Conclusion: Immigrants that requested abortion were younger and single, but with higher education than portuguese women, being most of them students. Non-attendance of family planning counseling and inappropriate use of contraception were common in both groups. After abortion the use of contraceptives had increased, being the oral contraception the leading method in both groups. Nationality and cultural differences do not seems to be a barrier to contraceptive choices.

Introduction: Migration flows are responsible for a growing proportion of foreign women in Portugal, who have access to health care with the same rights as portuguese. According to the 2011 Census, immigrants in Portugal represented 3,7% of the total residents. In our country since 2007, when abortion by women's request became legal, an average of 17% of abortions per year, were made in immigrants.
Objective: Comparative analysis of the socio-demographic characteristics and contraception choices of portuguese and immigrant women who had an abortion.
Methods: Retrospective analysis of 4625 cases of abortion requested in our unit between 2007 and 2012. The population was stratified in two groups: 1- portuguese women; 2- immigrant women. Statistical analysis was performed using SPSS® version 21.

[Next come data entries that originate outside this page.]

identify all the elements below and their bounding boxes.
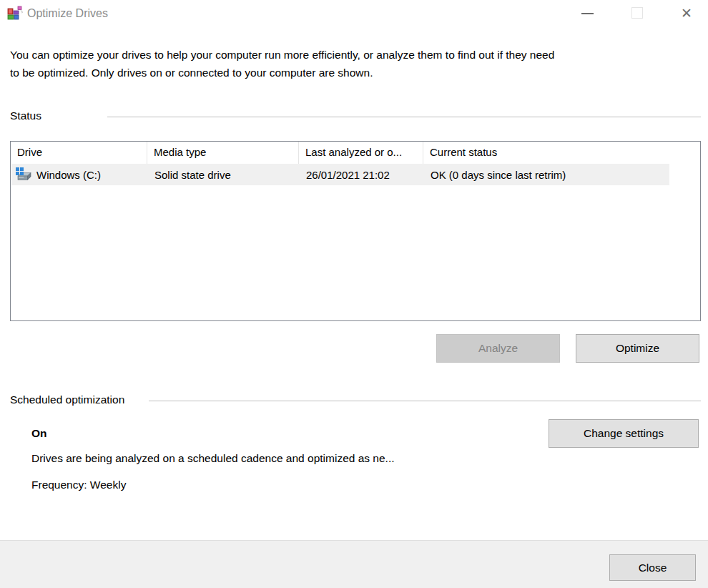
optimize-drives-app-icon: [7, 6, 23, 21]
optimize-button[interactable]: Optimize: [576, 334, 699, 363]
dialog-description: You can optimize your drives to help you…: [10, 46, 675, 82]
scheduled-separator-line: [149, 401, 701, 401]
column-header-media-type[interactable]: Media type: [147, 142, 299, 164]
drives-table-header: Drive Media type Last analyzed or o... C…: [11, 142, 700, 164]
cell-drive-label: Windows (C:): [36, 169, 101, 181]
analyze-button[interactable]: Analyze: [436, 334, 560, 363]
close-icon: ✕: [681, 6, 692, 20]
description-line-2: to be optimized. Only drives on or conne…: [10, 64, 675, 82]
scheduled-state: On: [31, 427, 47, 440]
maximize-icon: [631, 7, 643, 19]
close-window-button[interactable]: ✕: [670, 0, 703, 26]
column-header-current-status[interactable]: Current status: [423, 142, 669, 164]
status-section-label: Status: [10, 109, 41, 122]
minimize-icon: [581, 13, 594, 14]
scheduled-frequency: Frequency: Weekly: [31, 479, 126, 491]
scheduled-section-label: Scheduled optimization: [10, 393, 124, 406]
table-row-windows-c[interactable]: Windows (C:) Solid state drive 26/01/202…: [11, 164, 669, 185]
minimize-button[interactable]: [571, 0, 604, 26]
column-header-last-analyzed[interactable]: Last analyzed or o...: [299, 142, 423, 164]
windows-drive-icon: [15, 167, 32, 182]
scheduled-description: Drives are being analyzed on a scheduled…: [31, 452, 395, 465]
maximize-button[interactable]: [621, 0, 654, 26]
cell-drive: Windows (C:): [11, 167, 148, 182]
title-bar: Optimize Drives ✕: [0, 0, 708, 27]
cell-last-analyzed: 26/01/2021 21:02: [300, 169, 424, 181]
column-header-drive[interactable]: Drive: [11, 142, 147, 164]
cell-media-type: Solid state drive: [148, 169, 300, 181]
dialog-footer: [0, 540, 708, 588]
cell-current-status: OK (0 days since last retrim): [424, 169, 669, 181]
change-settings-button[interactable]: Change settings: [549, 419, 699, 448]
window-title: Optimize Drives: [27, 7, 108, 20]
drives-table: Drive Media type Last analyzed or o... C…: [10, 141, 701, 321]
close-button[interactable]: Close: [609, 554, 696, 581]
description-line-1: You can optimize your drives to help you…: [10, 46, 675, 64]
status-separator-line: [107, 117, 701, 117]
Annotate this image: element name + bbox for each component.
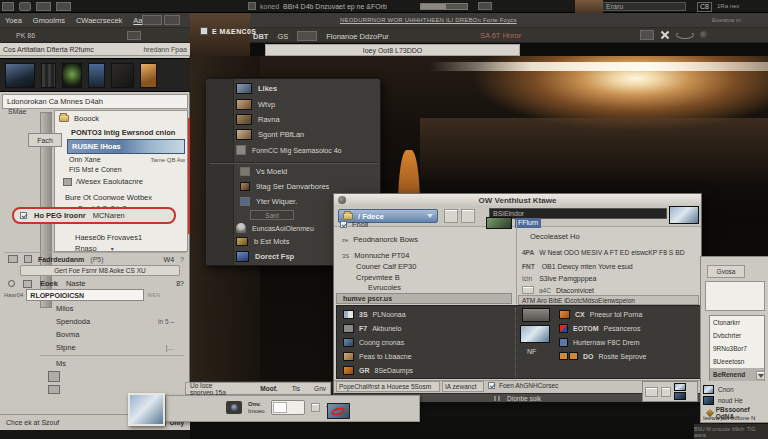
tree-item-selected[interactable]: humve pscr.us bbox=[336, 293, 512, 304]
mb-icon[interactable] bbox=[127, 31, 141, 40]
file-row[interactable]: Peas to Lbaacne bbox=[343, 352, 412, 361]
stack-icon[interactable] bbox=[522, 308, 550, 322]
photo-thumbnail[interactable] bbox=[674, 383, 686, 391]
photo-thumbnail[interactable] bbox=[5, 63, 35, 88]
footer-checkbox-group[interactable]: Foen AhGNHCorsec bbox=[488, 382, 558, 389]
menubar-item[interactable]: Yoea bbox=[5, 16, 22, 25]
checkbox-icon[interactable] bbox=[340, 221, 347, 228]
menu-item[interactable]: Onn Xane Tame QB Aw bbox=[69, 156, 185, 163]
checkbox-icon[interactable] bbox=[488, 382, 495, 389]
photo-thumbnail[interactable] bbox=[140, 63, 157, 88]
file-row[interactable]: Hurternaw F8C Drem bbox=[559, 338, 640, 347]
image-preview-icon[interactable] bbox=[520, 325, 550, 343]
swatch-icon[interactable] bbox=[297, 31, 317, 41]
context-menu-item[interactable]: Vs Moeld bbox=[240, 167, 287, 176]
option-item[interactable]: Dvbchrter bbox=[710, 329, 764, 342]
context-menu-item[interactable]: Wtvp bbox=[236, 99, 275, 110]
menubar-item[interactable]: Gmoolms bbox=[33, 16, 65, 25]
context-menu-item[interactable]: Dorect Fsp bbox=[236, 251, 294, 262]
preview-thumbnail[interactable] bbox=[669, 206, 699, 224]
fach-tab[interactable]: Fach bbox=[28, 133, 62, 147]
tree-item[interactable]: Couner Calf EP30 bbox=[356, 262, 416, 271]
print-icon[interactable] bbox=[645, 387, 658, 397]
lower-item[interactable]: Bovma bbox=[56, 330, 79, 339]
toolbar-item[interactable]: GS bbox=[277, 32, 288, 41]
tree-item[interactable]: 3S Monnuche PT04 bbox=[342, 251, 409, 260]
thumbnail-icon[interactable] bbox=[640, 30, 654, 40]
file-row[interactable]: DO Rosite Seprove bbox=[559, 352, 646, 360]
lower-item[interactable]: Milos bbox=[56, 304, 74, 313]
selected-file-label[interactable]: FFlurn bbox=[515, 218, 541, 228]
photo-thumbnail[interactable] bbox=[62, 63, 82, 88]
menu-item[interactable]: FIS Mst e Conen bbox=[69, 166, 122, 173]
menu-item[interactable]: Bure Ot Coonwoe Wotbex bbox=[65, 193, 152, 202]
tree-item[interactable]: ze Peodnanorck Bows bbox=[342, 235, 418, 244]
menu-item[interactable]: Haese0b Frovaves1 bbox=[75, 233, 142, 242]
tree-item[interactable]: Fnoli bbox=[340, 220, 368, 229]
tree-item[interactable]: Evrucoles bbox=[368, 283, 401, 292]
option-item[interactable]: Ctonarkrr bbox=[710, 316, 764, 329]
export-button-line1[interactable]: Onv. bbox=[248, 401, 265, 408]
photo-thumbnail[interactable] bbox=[703, 385, 714, 394]
crop-icon[interactable] bbox=[8, 255, 18, 263]
knob-icon[interactable] bbox=[700, 31, 708, 39]
context-menu-item[interactable]: Likes bbox=[236, 83, 277, 94]
view-button[interactable] bbox=[444, 209, 458, 223]
marked-photo-icon[interactable] bbox=[327, 403, 350, 419]
mini-panel-icon[interactable] bbox=[478, 2, 492, 10]
photo-thumbnail[interactable] bbox=[88, 63, 105, 88]
file-row[interactable]: F7 Akbunelo bbox=[343, 324, 401, 333]
menu-item[interactable]: PONTO3 Intig Ewrsnod cnion bbox=[71, 128, 175, 137]
dialog-titlebar[interactable]: OW Venthlust Ktawe bbox=[334, 194, 701, 207]
action-button[interactable]: Gert Foe Fsrnr M8 Aoke CS XU bbox=[20, 265, 180, 276]
toolbar-item[interactable]: Flonanoe DdzoPur bbox=[326, 32, 389, 41]
context-menu-item[interactable]: 9tag Ser Danvarbores bbox=[240, 182, 329, 191]
context-menu-item[interactable]: Ravna bbox=[236, 114, 280, 125]
list-view-icon[interactable] bbox=[142, 15, 162, 25]
menubar-item[interactable]: CWaecrsecek bbox=[76, 16, 122, 25]
photo-thumbnail[interactable] bbox=[41, 63, 56, 88]
context-menu-item[interactable]: EuncasAoiOlenmeu bbox=[236, 223, 314, 233]
photo-thumbnail[interactable] bbox=[703, 396, 714, 405]
file-thumbnail[interactable] bbox=[486, 217, 512, 229]
mini-button[interactable] bbox=[522, 286, 534, 294]
option-item[interactable]: 8Ueeetosn bbox=[710, 355, 764, 368]
name-field[interactable] bbox=[26, 289, 144, 301]
search-input[interactable] bbox=[602, 2, 686, 11]
camera-icon[interactable] bbox=[226, 401, 242, 414]
up-button[interactable] bbox=[461, 209, 475, 223]
sort-icon[interactable] bbox=[661, 387, 671, 397]
tree-item[interactable]: Crpevmtee B bbox=[356, 273, 400, 282]
toggle-switch[interactable] bbox=[271, 400, 305, 415]
annotated-menu-item[interactable]: Ho PEG Iroonr bbox=[34, 211, 86, 220]
grid-view-icon[interactable] bbox=[164, 15, 180, 25]
tool-icon[interactable] bbox=[23, 280, 32, 288]
menu-item[interactable]: /Wesex Eaolutacnre bbox=[63, 177, 143, 186]
context-menu-item[interactable]: Yter Wiquer. bbox=[240, 197, 297, 206]
file-row[interactable]: EOTOM Pesanceros bbox=[559, 324, 641, 333]
menu-item-folder[interactable]: Booock bbox=[59, 114, 99, 123]
lower-item[interactable]: Stpne |… bbox=[56, 343, 174, 352]
hand-tool-icon[interactable] bbox=[48, 371, 60, 382]
top-badge[interactable]: C8 bbox=[697, 2, 712, 12]
option-item[interactable]: 9RNo3Bor7 bbox=[710, 342, 764, 355]
help-icon[interactable]: ? bbox=[180, 256, 184, 263]
file-row[interactable]: GR 8SeDaumps bbox=[343, 366, 413, 375]
file-row[interactable]: 3S PLNoonaa bbox=[343, 310, 406, 319]
file-row[interactable]: Coong cnonas bbox=[343, 338, 404, 347]
context-menu-item[interactable]: Sgont PBfLan bbox=[236, 129, 304, 140]
export-button-line2[interactable]: Imoeo bbox=[248, 408, 265, 415]
grid-icon[interactable] bbox=[56, 2, 71, 11]
photo-thumbnail[interactable] bbox=[674, 392, 686, 400]
lower-item[interactable]: Spendoda in 5 – bbox=[56, 317, 174, 326]
star-tool-icon[interactable] bbox=[48, 385, 60, 394]
panel-icon[interactable] bbox=[36, 2, 51, 11]
menu-item-selected[interactable]: RUSNE IHoas bbox=[67, 139, 185, 154]
scroll-down-button[interactable] bbox=[756, 371, 765, 380]
dialog-system-icon[interactable] bbox=[338, 196, 346, 204]
app-icon[interactable] bbox=[2, 2, 14, 11]
right-panel-header-tab[interactable]: Gvosa bbox=[707, 265, 745, 278]
small-button[interactable] bbox=[311, 403, 320, 412]
list-icon[interactable] bbox=[24, 255, 32, 263]
file-row[interactable]: CX Pneeur tol Porna bbox=[559, 310, 642, 319]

Results: Of the 4625 women, 4086 (88,3%) were portuguese and 538 (11,7%) were immigrants (53,7% African, 18,8% Brazilian, 18,2% Eastern Europe and 9,3% Western Europe). The mean age was 29,04±7,39 [13-49] and 26,49±6,17 [16-44] years in group 1 and group 2, respectively (p<0,001). Regarding education were illiterate 0,4% vs 1,3%, had completed basic education 19,3% vs 14,4%, obligatory education 35% vs 43,4% and university 29,2% vs 30,2% (p<0,001). Had a qualified job 36,4% vs 13%, unqualified job 25,5% vs 25,3%, were domestic 3,4% vs 4,3%, students 20,4% vs 46,2% and unemployed 14,3% vs 11,2% (p<0,001). Were single 55,7% vs 70,6% and married 33,1% vs 23,8% (p<0,001). Had no children 43,8% vs 51,9% and 29,8% vs 23,8% had 2 or more child (p=0,002). Had a family planning appointment during the year that preceded the abortion 51,4% vs 35,1% (p<0,001). The use of contraception previous to the abortion was mentioned by 87,5% vs 88,2% and the leading methods were oral contraception (29,8% vs 24,8%) and male condom (19,2% vs 18,8%), natural methods were used by 3,3% vs 4,1% (p<0,001). Had no previous abortion 84,9% vs 76,2% (p<0,001). After abortion the leading methods were oral contraception (58,4% vs 51,3%), intrauterine device and (12,6% vs 8,4%), hormonal implant (8,3% vs 18,4%), but 1,7% vs 3,7% opted to continue without contraception (p<0,001).
Conclusion: Immigrants that requested abortion were younger and single, but with higher education than portuguese women, being most of them students. Non-attendance of family planning counseling and inappropriate use of contraception were common in both groups. After abortion the use of contraceptives had increased, being the oral contraception the leading method in both groups. Nationality and cultural differences do not seems to be a barrier to contraceptive choices.